Collected data
■ ■ ■ ■ ■ ■ ■

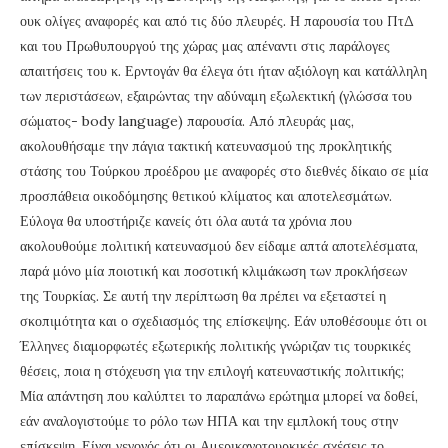
ουκ ολίγες αναφορές και από τις δύο πλευρές. Η παρουσία του ΠτΔ
και του Πρωθυπουργού της χώρας μας απέναντι στις παράλογες
απαιτήσεις του κ. Ερντογάν θα έλεγα ότι ήταν αξιόλογη και κατάλληλη
των περιστάσεων, εξαιρώντας την αδύναμη εξωλεκτική (γλώσσα του
σώματος- body language) παρουσία. Από πλευράς μας,
ακολουθήσαμε την πάγια τακτική κατευνασμού της προκλητικής
στάσης του Τούρκου προέδρου με αναφορές στο διεθνές δίκαιο σε μία
προσπάθεια οικοδόμησης θετικού κλίματος και αποτελεσμάτων.
Εύλογα θα υποστήριζε κανείς ότι όλα αυτά τα χρόνια που
ακολουθούμε πολιτική κατευνασμού δεν είδαμε απτά αποτελέσματα,
παρά μόνο μία ποιοτική και ποσοτική κλιμάκωση των προκλήσεων
της Τουρκίας. Σε αυτή την περίπτωση θα πρέπει να εξεταστεί η
σκοπιμότητα και ο σχεδιασμός της επίσκεψης. Εάν υποθέσουμε ότι οι
Έλληνες διαμορφωτές εξωτερικής πολιτικής γνώριζαν τις τουρκικές
θέσεις, ποια η στόχευση για την επιλογή κατευναστικής πολιτικής;
Μία απάντηση που καλύπτει το παραπάνω ερώτημα μπορεί να δοθεί,
εάν αναλογιστούμε το ρόλο των ΗΠΑ και την εμπλοκή τους στην
επίσκεψη. Είναι γεγονός ότι οι Αμερικανοτουρκικές σχέσεις το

■ ■ ■ ■ ■ ■ ■

Assignment
Would you filter the records and copy each line that contains the word "αναφορές"?

Solution for this problem
ουκ ολίγες αναφορές και από τις δύο πλευρές. Η παρουσία του ΠτΔ
στάσης του Τούρκου προέδρου με αναφορές στο διεθνές δίκαιο σε μία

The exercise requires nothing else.